Records from a dataset:

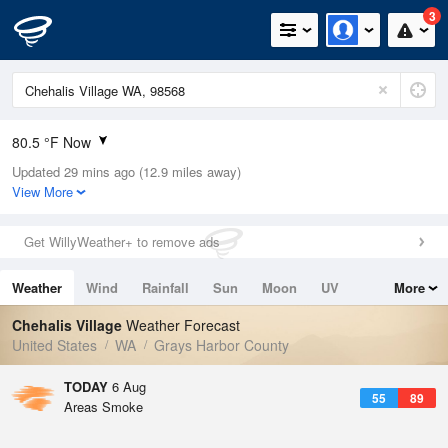
3
80.5 °F Now
Updated 29 mins ago (12.9 miles away)
Relative Humidity
48%
View More
Rain Today
0in (0in Last Hour)
Get WillyWeather+ to remove ads
Wind
NNW
8.1mph
Weather
Wind
Rainfall
Sun
Moon
UV
More
Dew Point
58.9 °F
Tides
Swell
Chehalis Village
Weather Forecast
Pressure
United States
WA
Grays Harbor County
1013.5 hPa
TODAY
6 Aug
55
89
Areas Smoke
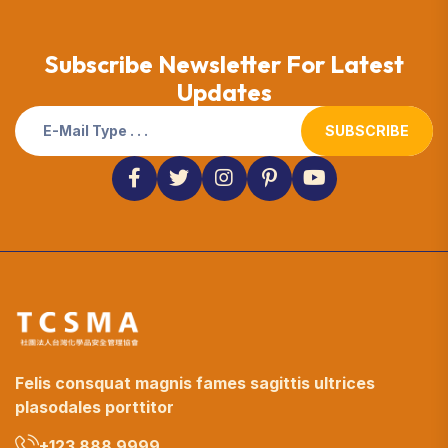
Subscribe Newsletter For Latest
Updates
SUBSCRIBE
Felis consquat magnis fames sagittis ultrices
plasodales porttitor
+123 888 9999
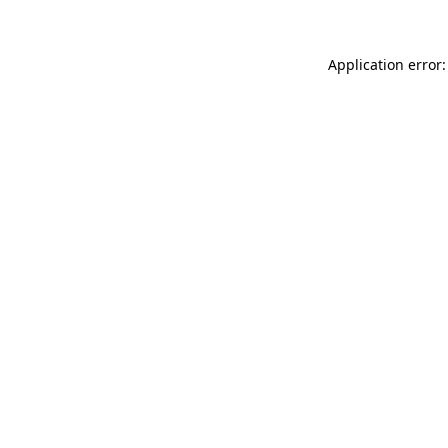
Application error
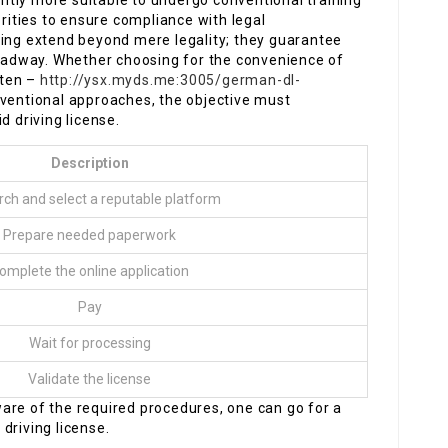
tantly more suitable to undergo conventional training
ities to ensure compliance with legal
ning extend beyond mere legality; they guarantee
 roadway. Whether choosing for the convenience of
lten –
http://ysx.myds.me:3005/german-dl-
nventional approaches, the objective must
d driving license.
Description
ch and select a reputable platform
Prepare needed paperwork
omplete the online application
Pay
Wait for processing
Validate the license
are of the required procedures, one can go for a
driving license.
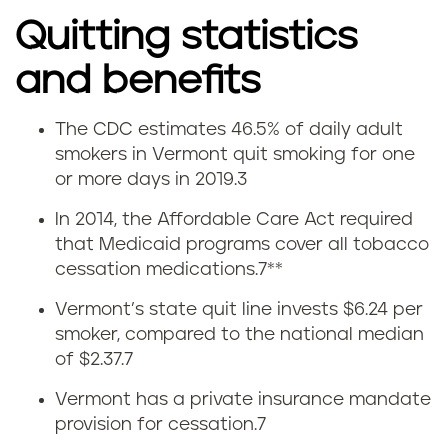
Quitting statistics
and benefits
The CDC estimates 46.5% of daily adult
Q
smokers in Vermont quit smoking for one
or more days in 2019.
3
u
In 2014, the Affordable Care Act required
i
that Medicaid programs cover all tobacco
cessation medications
.
7
**
t
Vermont’s state quit line invests $6.24 per
t
smoker, compared to the national median
of $2.37.
7
i
Vermont has a private insurance mandate
n
provision for cessation.
7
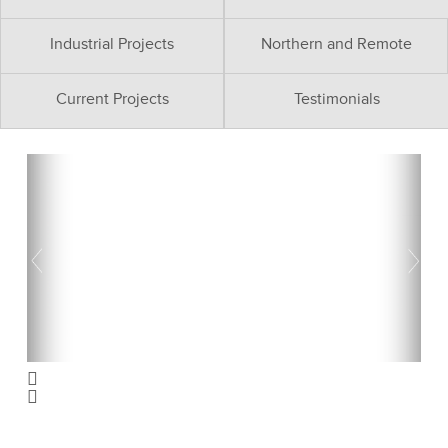
Industrial Projects
Northern and Remote
Current Projects
Testimonials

• _Work to complete_
Working from the line with "nventional approaches, the objective must" down through the last line of the records, give every line again exactly, but no pictures.

• _Expected answer_
nventional approaches, the objective must
d driving license.
Description
ch and select a reputable platform
Prepare needed paperwork
omplete the online application
Pay
Wait for processing
Validate the license
are of the required procedures, one can go for a
driving license.
Quitting statistics
and benefits
The CDC estimates 46.5% of daily adult
Q
smokers in Vermont quit smoking for one
or more days in 2019.
3
u
In 2014, the Affordable Care Act required
i
that Medicaid programs cover all tobacco
cessation medications
.
7
**
t
Vermont’s state quit line invests $6.24 per
t
smoker, compared to the national median
of $2.37.
7
i
Vermont has a private insurance mandate
n
provision for cessation.
7
Industrial Projects
Northern and Remote
Current Projects
Testimonials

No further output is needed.